[Opening Input data section]

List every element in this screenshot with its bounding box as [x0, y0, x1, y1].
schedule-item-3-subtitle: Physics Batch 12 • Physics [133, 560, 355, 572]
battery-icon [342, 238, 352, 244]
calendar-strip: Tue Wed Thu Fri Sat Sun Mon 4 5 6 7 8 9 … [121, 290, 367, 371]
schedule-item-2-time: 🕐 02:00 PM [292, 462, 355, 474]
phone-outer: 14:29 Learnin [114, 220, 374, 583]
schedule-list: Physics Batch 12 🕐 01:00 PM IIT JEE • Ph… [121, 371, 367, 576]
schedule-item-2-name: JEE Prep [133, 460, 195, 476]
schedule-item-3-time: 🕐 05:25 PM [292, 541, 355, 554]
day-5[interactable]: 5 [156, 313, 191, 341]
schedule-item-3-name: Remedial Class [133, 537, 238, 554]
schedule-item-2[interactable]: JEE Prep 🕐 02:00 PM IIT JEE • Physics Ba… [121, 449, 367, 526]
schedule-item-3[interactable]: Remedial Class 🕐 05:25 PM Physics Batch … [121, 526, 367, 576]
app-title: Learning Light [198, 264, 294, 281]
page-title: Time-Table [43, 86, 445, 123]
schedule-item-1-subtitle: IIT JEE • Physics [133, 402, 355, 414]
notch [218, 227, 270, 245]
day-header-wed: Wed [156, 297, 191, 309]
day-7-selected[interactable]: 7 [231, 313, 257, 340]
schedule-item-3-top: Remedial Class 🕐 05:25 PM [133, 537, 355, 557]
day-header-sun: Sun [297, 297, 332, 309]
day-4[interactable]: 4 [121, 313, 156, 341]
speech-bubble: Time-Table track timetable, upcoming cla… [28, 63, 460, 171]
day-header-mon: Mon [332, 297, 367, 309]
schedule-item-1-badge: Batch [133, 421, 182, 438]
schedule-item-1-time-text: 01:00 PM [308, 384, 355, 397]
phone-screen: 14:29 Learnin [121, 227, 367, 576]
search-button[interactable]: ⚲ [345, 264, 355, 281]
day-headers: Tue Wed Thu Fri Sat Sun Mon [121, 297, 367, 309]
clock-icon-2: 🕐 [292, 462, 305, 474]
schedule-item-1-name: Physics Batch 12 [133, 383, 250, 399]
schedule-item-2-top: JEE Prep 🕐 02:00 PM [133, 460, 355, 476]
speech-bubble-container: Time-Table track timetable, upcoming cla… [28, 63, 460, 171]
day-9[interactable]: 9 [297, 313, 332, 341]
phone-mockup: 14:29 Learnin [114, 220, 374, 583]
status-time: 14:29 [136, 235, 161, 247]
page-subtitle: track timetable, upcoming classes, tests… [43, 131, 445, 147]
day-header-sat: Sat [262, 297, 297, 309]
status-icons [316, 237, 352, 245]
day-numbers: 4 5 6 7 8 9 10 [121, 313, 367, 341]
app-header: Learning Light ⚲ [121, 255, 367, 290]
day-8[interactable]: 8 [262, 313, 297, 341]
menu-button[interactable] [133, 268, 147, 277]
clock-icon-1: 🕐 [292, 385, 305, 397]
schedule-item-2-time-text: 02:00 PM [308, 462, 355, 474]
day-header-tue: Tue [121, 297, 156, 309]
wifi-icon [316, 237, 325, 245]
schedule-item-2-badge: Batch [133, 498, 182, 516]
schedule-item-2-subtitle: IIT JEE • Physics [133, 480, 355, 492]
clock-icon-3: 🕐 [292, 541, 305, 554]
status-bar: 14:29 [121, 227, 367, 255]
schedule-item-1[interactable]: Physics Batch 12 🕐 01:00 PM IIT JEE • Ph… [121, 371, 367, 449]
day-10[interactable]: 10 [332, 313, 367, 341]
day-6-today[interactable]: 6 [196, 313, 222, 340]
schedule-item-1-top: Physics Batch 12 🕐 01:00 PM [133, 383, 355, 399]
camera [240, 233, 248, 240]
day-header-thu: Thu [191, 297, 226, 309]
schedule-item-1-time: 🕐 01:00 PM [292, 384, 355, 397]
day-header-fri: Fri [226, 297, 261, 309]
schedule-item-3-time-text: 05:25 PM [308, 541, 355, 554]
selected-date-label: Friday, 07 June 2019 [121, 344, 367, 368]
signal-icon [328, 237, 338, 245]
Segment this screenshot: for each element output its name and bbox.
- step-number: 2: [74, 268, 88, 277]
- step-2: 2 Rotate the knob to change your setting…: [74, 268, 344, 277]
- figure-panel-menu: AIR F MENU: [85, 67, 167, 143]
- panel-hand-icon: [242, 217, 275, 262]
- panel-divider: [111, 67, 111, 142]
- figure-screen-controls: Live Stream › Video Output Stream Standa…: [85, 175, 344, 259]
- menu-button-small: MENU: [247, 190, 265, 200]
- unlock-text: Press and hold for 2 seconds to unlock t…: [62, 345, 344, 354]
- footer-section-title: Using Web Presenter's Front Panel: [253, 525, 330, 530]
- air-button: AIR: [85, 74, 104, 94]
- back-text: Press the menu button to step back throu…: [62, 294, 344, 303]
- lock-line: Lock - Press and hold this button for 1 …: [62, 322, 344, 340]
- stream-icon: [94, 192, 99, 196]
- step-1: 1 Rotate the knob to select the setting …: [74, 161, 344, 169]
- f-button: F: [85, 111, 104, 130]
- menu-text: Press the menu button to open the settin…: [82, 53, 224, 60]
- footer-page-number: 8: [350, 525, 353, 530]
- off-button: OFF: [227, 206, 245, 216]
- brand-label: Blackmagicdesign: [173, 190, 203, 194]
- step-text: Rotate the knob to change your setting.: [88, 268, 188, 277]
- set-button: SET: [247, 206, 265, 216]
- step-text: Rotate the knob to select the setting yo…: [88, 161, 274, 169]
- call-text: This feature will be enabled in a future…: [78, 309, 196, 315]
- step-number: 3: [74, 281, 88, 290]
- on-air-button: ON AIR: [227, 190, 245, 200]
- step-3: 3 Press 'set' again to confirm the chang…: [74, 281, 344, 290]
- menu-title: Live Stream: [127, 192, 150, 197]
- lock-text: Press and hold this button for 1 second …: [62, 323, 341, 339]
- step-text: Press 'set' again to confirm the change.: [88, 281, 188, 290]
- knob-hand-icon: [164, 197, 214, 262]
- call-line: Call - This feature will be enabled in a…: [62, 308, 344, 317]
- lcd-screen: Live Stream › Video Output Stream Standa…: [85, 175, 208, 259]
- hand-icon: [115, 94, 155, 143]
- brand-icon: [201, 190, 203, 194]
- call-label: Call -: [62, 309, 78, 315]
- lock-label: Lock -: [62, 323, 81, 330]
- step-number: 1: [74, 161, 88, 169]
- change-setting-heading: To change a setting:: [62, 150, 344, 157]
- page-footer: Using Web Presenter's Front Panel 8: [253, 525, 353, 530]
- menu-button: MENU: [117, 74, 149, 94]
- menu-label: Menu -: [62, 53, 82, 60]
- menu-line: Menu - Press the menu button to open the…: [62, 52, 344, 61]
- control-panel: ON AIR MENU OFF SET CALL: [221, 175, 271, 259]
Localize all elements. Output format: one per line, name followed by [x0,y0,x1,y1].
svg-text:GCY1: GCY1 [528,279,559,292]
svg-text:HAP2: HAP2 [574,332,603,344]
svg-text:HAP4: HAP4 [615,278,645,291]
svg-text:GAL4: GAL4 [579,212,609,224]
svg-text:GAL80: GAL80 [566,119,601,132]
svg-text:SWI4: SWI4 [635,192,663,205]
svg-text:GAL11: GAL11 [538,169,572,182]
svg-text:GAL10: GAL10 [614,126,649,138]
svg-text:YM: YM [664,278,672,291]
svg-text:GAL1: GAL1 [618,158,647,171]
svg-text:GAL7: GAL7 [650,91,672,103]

[Closing Input data section]

* Required work *
The material is to be output in full, exactly as it stands.

* Answer section *
List every element in this screenshot with its bounding box as [x0, y0, x1, y1].
schedule-item-3-subtitle: Physics Batch 12 • Physics [133, 560, 355, 572]
battery-icon [342, 238, 352, 244]
calendar-strip: Tue Wed Thu Fri Sat Sun Mon 4 5 6 7 8 9 … [121, 290, 367, 371]
schedule-item-2-time: 🕐 02:00 PM [292, 462, 355, 474]
phone-outer: 14:29 Learnin [114, 220, 374, 583]
schedule-list: Physics Batch 12 🕐 01:00 PM IIT JEE • Ph… [121, 371, 367, 576]
schedule-item-2-name: JEE Prep [133, 460, 195, 476]
schedule-item-3-time: 🕐 05:25 PM [292, 541, 355, 554]
day-5[interactable]: 5 [156, 313, 191, 341]
schedule-item-3-name: Remedial Class [133, 537, 238, 554]
schedule-item-2[interactable]: JEE Prep 🕐 02:00 PM IIT JEE • Physics Ba… [121, 449, 367, 526]
schedule-item-3[interactable]: Remedial Class 🕐 05:25 PM Physics Batch … [121, 526, 367, 576]
app-title: Learning Light [198, 264, 294, 281]
page-title: Time-Table [43, 86, 445, 123]
schedule-item-1-subtitle: IIT JEE • Physics [133, 402, 355, 414]
notch [218, 227, 270, 245]
day-header-wed: Wed [156, 297, 191, 309]
day-7-selected[interactable]: 7 [231, 313, 257, 340]
schedule-item-3-top: Remedial Class 🕐 05:25 PM [133, 537, 355, 557]
day-header-sun: Sun [297, 297, 332, 309]
day-4[interactable]: 4 [121, 313, 156, 341]
speech-bubble: Time-Table track timetable, upcoming cla… [28, 63, 460, 171]
day-header-mon: Mon [332, 297, 367, 309]
schedule-item-1-badge: Batch [133, 421, 182, 438]
schedule-item-1-time-text: 01:00 PM [308, 384, 355, 397]
phone-screen: 14:29 Learnin [121, 227, 367, 576]
search-button[interactable]: ⚲ [345, 264, 355, 281]
day-headers: Tue Wed Thu Fri Sat Sun Mon [121, 297, 367, 309]
clock-icon-2: 🕐 [292, 462, 305, 474]
schedule-item-1-name: Physics Batch 12 [133, 383, 250, 399]
schedule-item-2-top: JEE Prep 🕐 02:00 PM [133, 460, 355, 476]
speech-bubble-container: Time-Table track timetable, upcoming cla… [28, 63, 460, 171]
day-9[interactable]: 9 [297, 313, 332, 341]
phone-mockup: 14:29 Learnin [114, 220, 374, 583]
status-time: 14:29 [136, 235, 161, 247]
page-subtitle: track timetable, upcoming classes, tests… [43, 131, 445, 147]
day-header-sat: Sat [262, 297, 297, 309]
status-icons [316, 237, 352, 245]
day-numbers: 4 5 6 7 8 9 10 [121, 313, 367, 341]
app-header: Learning Light ⚲ [121, 255, 367, 290]
day-8[interactable]: 8 [262, 313, 297, 341]
menu-button[interactable] [133, 268, 147, 277]
clock-icon-1: 🕐 [292, 385, 305, 397]
schedule-item-2-time-text: 02:00 PM [308, 462, 355, 474]
day-header-tue: Tue [121, 297, 156, 309]
wifi-icon [316, 237, 325, 245]
schedule-item-2-badge: Batch [133, 498, 182, 516]
schedule-item-2-subtitle: IIT JEE • Physics [133, 480, 355, 492]
clock-icon-3: 🕐 [292, 541, 305, 554]
status-bar: 14:29 [121, 227, 367, 255]
schedule-item-1[interactable]: Physics Batch 12 🕐 01:00 PM IIT JEE • Ph… [121, 371, 367, 449]
day-10[interactable]: 10 [332, 313, 367, 341]
day-6-today[interactable]: 6 [196, 313, 222, 340]
schedule-item-1-top: Physics Batch 12 🕐 01:00 PM [133, 383, 355, 399]
camera [240, 233, 248, 240]
day-header-thu: Thu [191, 297, 226, 309]
schedule-item-1-time: 🕐 01:00 PM [292, 384, 355, 397]
day-header-fri: Fri [226, 297, 261, 309]
schedule-item-3-time-text: 05:25 PM [308, 541, 355, 554]
selected-date-label: Friday, 07 June 2019 [121, 344, 367, 368]
signal-icon [328, 237, 338, 245]
Segment this screenshot: for each element output its name and bbox.
- step-number: 2: [74, 268, 88, 277]
- step-2: 2 Rotate the knob to change your setting…: [74, 268, 344, 277]
- figure-panel-menu: AIR F MENU: [85, 67, 167, 143]
- panel-hand-icon: [242, 217, 275, 262]
- panel-divider: [111, 67, 111, 142]
- figure-screen-controls: Live Stream › Video Output Stream Standa…: [85, 175, 344, 259]
- menu-button-small: MENU: [247, 190, 265, 200]
- unlock-text: Press and hold for 2 seconds to unlock t…: [62, 345, 344, 354]
- footer-section-title: Using Web Presenter's Front Panel: [253, 525, 330, 530]
- air-button: AIR: [85, 74, 104, 94]
- back-text: Press the menu button to step back throu…: [62, 294, 344, 303]
- lock-line: Lock - Press and hold this button for 1 …: [62, 322, 344, 340]
- stream-icon: [94, 192, 99, 196]
- step-1: 1 Rotate the knob to select the setting …: [74, 161, 344, 169]
- f-button: F: [85, 111, 104, 130]
- menu-text: Press the menu button to open the settin…: [82, 53, 224, 60]
- footer-page-number: 8: [350, 525, 353, 530]
- off-button: OFF: [227, 206, 245, 216]
- brand-label: Blackmagicdesign: [173, 190, 203, 194]
- step-text: Rotate the knob to change your setting.: [88, 268, 188, 277]
- set-button: SET: [247, 206, 265, 216]
- step-text: Rotate the knob to select the setting yo…: [88, 161, 274, 169]
- call-text: This feature will be enabled in a future…: [78, 309, 196, 315]
- step-number: 3: [74, 281, 88, 290]
- on-air-button: ON AIR: [227, 190, 245, 200]
- step-3: 3 Press 'set' again to confirm the chang…: [74, 281, 344, 290]
- menu-title: Live Stream: [127, 192, 150, 197]
- lock-text: Press and hold this button for 1 second …: [62, 323, 341, 339]
- step-text: Press 'set' again to confirm the change.: [88, 281, 188, 290]
- knob-hand-icon: [164, 197, 214, 262]
- call-line: Call - This feature will be enabled in a…: [62, 308, 344, 317]
- lcd-screen: Live Stream › Video Output Stream Standa…: [85, 175, 208, 259]
- hand-icon: [115, 94, 155, 143]
- brand-icon: [201, 190, 203, 194]
- call-label: Call -: [62, 309, 78, 315]
- lock-label: Lock -: [62, 323, 81, 330]
- step-number: 1: [74, 161, 88, 169]
- change-setting-heading: To change a setting:: [62, 150, 344, 157]
- page-footer: Using Web Presenter's Front Panel 8: [253, 525, 353, 530]
- menu-button: MENU: [117, 74, 149, 94]
- menu-label: Menu -: [62, 53, 82, 60]
- menu-line: Menu - Press the menu button to open the…: [62, 52, 344, 61]
- control-panel: ON AIR MENU OFF SET CALL: [221, 175, 271, 259]
Localize all elements. Output format: one per line, name followed by [x0,y0,x1,y1].
svg-text:GCY1: GCY1 [528,279,559,292]
svg-text:HAP2: HAP2 [574,332,603,344]
svg-text:HAP4: HAP4 [615,278,645,291]
svg-text:GAL4: GAL4 [579,212,609,224]
svg-text:GAL80: GAL80 [566,119,601,132]
svg-text:SWI4: SWI4 [635,192,663,205]
svg-text:GAL11: GAL11 [538,169,572,182]
svg-text:GAL10: GAL10 [614,126,649,138]
svg-text:YM: YM [664,278,672,291]
svg-text:GAL1: GAL1 [618,158,647,171]
svg-text:GAL7: GAL7 [650,91,672,103]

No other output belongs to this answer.